• _PROBLEM TO SOLVE_
Every entry below should be written out again exactly.

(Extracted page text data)
******************************
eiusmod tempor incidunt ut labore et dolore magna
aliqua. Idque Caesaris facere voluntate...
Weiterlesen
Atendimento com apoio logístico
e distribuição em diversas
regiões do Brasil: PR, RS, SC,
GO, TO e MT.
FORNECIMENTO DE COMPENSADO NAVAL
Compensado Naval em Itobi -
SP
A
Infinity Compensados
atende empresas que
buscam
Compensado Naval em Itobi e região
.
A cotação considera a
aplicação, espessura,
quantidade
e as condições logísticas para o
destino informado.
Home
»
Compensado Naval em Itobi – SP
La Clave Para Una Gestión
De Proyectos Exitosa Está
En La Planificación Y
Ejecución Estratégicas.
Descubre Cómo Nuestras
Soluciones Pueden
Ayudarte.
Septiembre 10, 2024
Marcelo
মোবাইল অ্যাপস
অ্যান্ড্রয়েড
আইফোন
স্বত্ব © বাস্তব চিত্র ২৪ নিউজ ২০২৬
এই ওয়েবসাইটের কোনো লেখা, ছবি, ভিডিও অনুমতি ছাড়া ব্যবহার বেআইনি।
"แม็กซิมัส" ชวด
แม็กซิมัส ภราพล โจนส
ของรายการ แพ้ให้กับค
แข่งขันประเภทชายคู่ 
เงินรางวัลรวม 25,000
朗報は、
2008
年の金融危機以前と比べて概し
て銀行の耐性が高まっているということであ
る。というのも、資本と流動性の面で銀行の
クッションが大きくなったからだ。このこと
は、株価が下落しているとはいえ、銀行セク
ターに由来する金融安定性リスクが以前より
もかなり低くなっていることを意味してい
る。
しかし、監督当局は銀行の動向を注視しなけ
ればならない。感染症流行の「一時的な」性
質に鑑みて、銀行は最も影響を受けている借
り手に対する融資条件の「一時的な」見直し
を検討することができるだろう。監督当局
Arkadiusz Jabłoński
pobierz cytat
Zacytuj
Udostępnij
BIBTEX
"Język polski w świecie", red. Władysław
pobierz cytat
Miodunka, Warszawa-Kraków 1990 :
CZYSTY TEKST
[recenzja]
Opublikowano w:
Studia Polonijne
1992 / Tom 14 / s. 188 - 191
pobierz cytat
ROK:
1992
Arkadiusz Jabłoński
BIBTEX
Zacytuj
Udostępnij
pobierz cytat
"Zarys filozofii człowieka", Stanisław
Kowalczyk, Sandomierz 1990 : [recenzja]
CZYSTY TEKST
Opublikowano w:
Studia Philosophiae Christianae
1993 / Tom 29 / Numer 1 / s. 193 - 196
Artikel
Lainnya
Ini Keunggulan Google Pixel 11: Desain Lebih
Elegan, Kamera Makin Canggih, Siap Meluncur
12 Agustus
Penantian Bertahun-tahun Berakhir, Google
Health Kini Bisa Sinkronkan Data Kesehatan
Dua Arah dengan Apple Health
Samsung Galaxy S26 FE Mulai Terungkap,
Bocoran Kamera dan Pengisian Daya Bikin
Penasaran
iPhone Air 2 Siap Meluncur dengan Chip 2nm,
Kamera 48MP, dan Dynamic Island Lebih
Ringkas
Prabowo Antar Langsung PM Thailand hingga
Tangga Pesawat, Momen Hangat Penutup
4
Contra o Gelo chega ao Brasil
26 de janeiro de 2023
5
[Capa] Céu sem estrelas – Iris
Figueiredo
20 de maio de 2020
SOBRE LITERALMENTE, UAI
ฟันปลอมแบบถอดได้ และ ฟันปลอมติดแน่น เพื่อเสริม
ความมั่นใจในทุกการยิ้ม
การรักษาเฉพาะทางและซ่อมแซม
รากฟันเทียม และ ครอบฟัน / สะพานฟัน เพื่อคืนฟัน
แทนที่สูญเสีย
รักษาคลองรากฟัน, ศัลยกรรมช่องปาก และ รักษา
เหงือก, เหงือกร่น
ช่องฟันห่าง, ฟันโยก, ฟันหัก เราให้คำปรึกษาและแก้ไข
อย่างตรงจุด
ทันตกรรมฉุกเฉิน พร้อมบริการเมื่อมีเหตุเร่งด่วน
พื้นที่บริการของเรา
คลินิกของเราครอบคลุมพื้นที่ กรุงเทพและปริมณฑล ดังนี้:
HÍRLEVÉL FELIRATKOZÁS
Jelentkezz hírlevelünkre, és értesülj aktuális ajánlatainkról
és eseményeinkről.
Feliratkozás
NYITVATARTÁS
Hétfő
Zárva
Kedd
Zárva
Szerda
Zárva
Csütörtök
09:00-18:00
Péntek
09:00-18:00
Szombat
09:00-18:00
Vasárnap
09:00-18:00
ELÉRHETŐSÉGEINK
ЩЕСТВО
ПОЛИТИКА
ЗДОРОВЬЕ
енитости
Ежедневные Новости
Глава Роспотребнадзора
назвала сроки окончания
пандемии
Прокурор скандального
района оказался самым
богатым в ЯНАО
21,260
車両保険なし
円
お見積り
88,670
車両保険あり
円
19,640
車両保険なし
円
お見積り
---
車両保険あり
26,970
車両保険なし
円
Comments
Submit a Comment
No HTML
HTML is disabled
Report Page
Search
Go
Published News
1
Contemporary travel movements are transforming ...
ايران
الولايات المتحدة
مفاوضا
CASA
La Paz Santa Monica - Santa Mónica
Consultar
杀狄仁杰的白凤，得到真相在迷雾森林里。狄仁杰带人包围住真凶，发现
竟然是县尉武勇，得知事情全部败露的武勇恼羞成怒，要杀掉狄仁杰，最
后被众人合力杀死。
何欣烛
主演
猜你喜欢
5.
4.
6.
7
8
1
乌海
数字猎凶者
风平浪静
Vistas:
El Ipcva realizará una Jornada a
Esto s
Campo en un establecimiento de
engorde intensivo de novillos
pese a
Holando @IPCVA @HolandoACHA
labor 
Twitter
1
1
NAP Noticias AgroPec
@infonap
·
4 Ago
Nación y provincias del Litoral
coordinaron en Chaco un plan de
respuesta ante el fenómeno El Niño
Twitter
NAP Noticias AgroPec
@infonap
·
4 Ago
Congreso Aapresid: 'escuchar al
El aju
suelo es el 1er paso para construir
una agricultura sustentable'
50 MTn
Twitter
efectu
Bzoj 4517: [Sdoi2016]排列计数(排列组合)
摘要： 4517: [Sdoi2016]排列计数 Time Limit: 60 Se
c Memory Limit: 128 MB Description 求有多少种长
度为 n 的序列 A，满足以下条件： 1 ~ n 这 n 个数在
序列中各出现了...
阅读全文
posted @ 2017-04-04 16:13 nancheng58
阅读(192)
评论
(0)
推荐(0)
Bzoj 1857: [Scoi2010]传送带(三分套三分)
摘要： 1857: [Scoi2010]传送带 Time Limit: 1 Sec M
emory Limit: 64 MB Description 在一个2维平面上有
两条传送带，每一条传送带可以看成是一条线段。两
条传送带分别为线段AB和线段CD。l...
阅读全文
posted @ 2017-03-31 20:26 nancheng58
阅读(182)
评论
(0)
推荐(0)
******************************
• _RESULT OF THE TASK_
eiusmod tempor incidunt ut labore et dolore magna
aliqua. Idque Caesaris facere voluntate...
Weiterlesen
Atendimento com apoio logístico
e distribuição em diversas
regiões do Brasil: PR, RS, SC,
GO, TO e MT.
FORNECIMENTO DE COMPENSADO NAVAL
Compensado Naval em Itobi -
SP
A
Infinity Compensados
atende empresas que
buscam
Compensado Naval em Itobi e região
.
A cotação considera a
aplicação, espessura,
quantidade
e as condições logísticas para o
destino informado.
Home
»
Compensado Naval em Itobi – SP
La Clave Para Una Gestión
De Proyectos Exitosa Está
En La Planificación Y
Ejecución Estratégicas.
Descubre Cómo Nuestras
Soluciones Pueden
Ayudarte.
Septiembre 10, 2024
Marcelo
মোবাইল অ্যাপস
অ্যান্ড্রয়েড
আইফোন
স্বত্ব © বাস্তব চিত্র ২৪ নিউজ ২০২৬
এই ওয়েবসাইটের কোনো লেখা, ছবি, ভিডিও অনুমতি ছাড়া ব্যবহার বেআইনি।
"แม็กซิมัส" ชวด
แม็กซิมัส ภราพล โจนส
ของรายการ แพ้ให้กับค
แข่งขันประเภทชายคู่ 
เงินรางวัลรวม 25,000
朗報は、
2008
年の金融危機以前と比べて概し
て銀行の耐性が高まっているということであ
る。というのも、資本と流動性の面で銀行の
クッションが大きくなったからだ。このこと
は、株価が下落しているとはいえ、銀行セク
ターに由来する金融安定性リスクが以前より
もかなり低くなっていることを意味してい
る。
しかし、監督当局は銀行の動向を注視しなけ
ればならない。感染症流行の「一時的な」性
質に鑑みて、銀行は最も影響を受けている借
り手に対する融資条件の「一時的な」見直し
を検討することができるだろう。監督当局
Arkadiusz Jabłoński
pobierz cytat
Zacytuj
Udostępnij
BIBTEX
"Język polski w świecie", red. Władysław
pobierz cytat
Miodunka, Warszawa-Kraków 1990 :
CZYSTY TEKST
[recenzja]
Opublikowano w:
Studia Polonijne
1992 / Tom 14 / s. 188 - 191
pobierz cytat
ROK:
1992
Arkadiusz Jabłoński
BIBTEX
Zacytuj
Udostępnij
pobierz cytat
"Zarys filozofii człowieka", Stanisław
Kowalczyk, Sandomierz 1990 : [recenzja]
CZYSTY TEKST
Opublikowano w:
Studia Philosophiae Christianae
1993 / Tom 29 / Numer 1 / s. 193 - 196
Artikel
Lainnya
Ini Keunggulan Google Pixel 11: Desain Lebih
Elegan, Kamera Makin Canggih, Siap Meluncur
12 Agustus
Penantian Bertahun-tahun Berakhir, Google
Health Kini Bisa Sinkronkan Data Kesehatan
Dua Arah dengan Apple Health
Samsung Galaxy S26 FE Mulai Terungkap,
Bocoran Kamera dan Pengisian Daya Bikin
Penasaran
iPhone Air 2 Siap Meluncur dengan Chip 2nm,
Kamera 48MP, dan Dynamic Island Lebih
Ringkas
Prabowo Antar Langsung PM Thailand hingga
Tangga Pesawat, Momen Hangat Penutup
4
Contra o Gelo chega ao Brasil
26 de janeiro de 2023
5
[Capa] Céu sem estrelas – Iris
Figueiredo
20 de maio de 2020
SOBRE LITERALMENTE, UAI
ฟันปลอมแบบถอดได้ และ ฟันปลอมติดแน่น เพื่อเสริม
ความมั่นใจในทุกการยิ้ม
การรักษาเฉพาะทางและซ่อมแซม
รากฟันเทียม และ ครอบฟัน / สะพานฟัน เพื่อคืนฟัน
แทนที่สูญเสีย
รักษาคลองรากฟัน, ศัลยกรรมช่องปาก และ รักษา
เหงือก, เหงือกร่น
ช่องฟันห่าง, ฟันโยก, ฟันหัก เราให้คำปรึกษาและแก้ไข
อย่างตรงจุด
ทันตกรรมฉุกเฉิน พร้อมบริการเมื่อมีเหตุเร่งด่วน
พื้นที่บริการของเรา
คลินิกของเราครอบคลุมพื้นที่ กรุงเทพและปริมณฑล ดังนี้:
HÍRLEVÉL FELIRATKOZÁS
Jelentkezz hírlevelünkre, és értesülj aktuális ajánlatainkról
és eseményeinkről.
Feliratkozás
NYITVATARTÁS
Hétfő
Zárva
Kedd
Zárva
Szerda
Zárva
Csütörtök
09:00-18:00
Péntek
09:00-18:00
Szombat
09:00-18:00
Vasárnap
09:00-18:00
ELÉRHETŐSÉGEINK
ЩЕСТВО
ПОЛИТИКА
ЗДОРОВЬЕ
енитости
Ежедневные Новости
Глава Роспотребнадзора
назвала сроки окончания
пандемии
Прокурор скандального
района оказался самым
богатым в ЯНАО
21,260
車両保険なし
円
お見積り
88,670
車両保険あり
円
19,640
車両保険なし
円
お見積り
---
車両保険あり
26,970
車両保険なし
円
Comments
Submit a Comment
No HTML
HTML is disabled
Report Page
Search
Go
Published News
1
Contemporary travel movements are transforming ...
ايران
الولايات المتحدة
مفاوضا
CASA
La Paz Santa Monica - Santa Mónica
Consultar
杀狄仁杰的白凤，得到真相在迷雾森林里。狄仁杰带人包围住真凶，发现
竟然是县尉武勇，得知事情全部败露的武勇恼羞成怒，要杀掉狄仁杰，最
后被众人合力杀死。
何欣烛
主演
猜你喜欢
5.
4.
6.
7
8
1
乌海
数字猎凶者
风平浪静
Vistas:
El Ipcva realizará una Jornada a
Esto s
Campo en un establecimiento de
engorde intensivo de novillos
pese a
Holando @IPCVA @HolandoACHA
labor 
Twitter
1
1
NAP Noticias AgroPec
@infonap
·
4 Ago
Nación y provincias del Litoral
coordinaron en Chaco un plan de
respuesta ante el fenómeno El Niño
Twitter
NAP Noticias AgroPec
@infonap
·
4 Ago
Congreso Aapresid: 'escuchar al
El aju
suelo es el 1er paso para construir
una agricultura sustentable'
50 MTn
Twitter
efectu
Bzoj 4517: [Sdoi2016]排列计数(排列组合)
摘要： 4517: [Sdoi2016]排列计数 Time Limit: 60 Se
c Memory Limit: 128 MB Description 求有多少种长
度为 n 的序列 A，满足以下条件： 1 ~ n 这 n 个数在
序列中各出现了...
阅读全文
posted @ 2017-04-04 16:13 nancheng58
阅读(192)
评论
(0)
推荐(0)
Bzoj 1857: [Scoi2010]传送带(三分套三分)
摘要： 1857: [Scoi2010]传送带 Time Limit: 1 Sec M
emory Limit: 64 MB Description 在一个2维平面上有
两条传送带，每一条传送带可以看成是一条线段。两
条传送带分别为线段AB和线段CD。l...
阅读全文
posted @ 2017-03-31 20:26 nancheng58
阅读(182)
评论
(0)
推荐(0)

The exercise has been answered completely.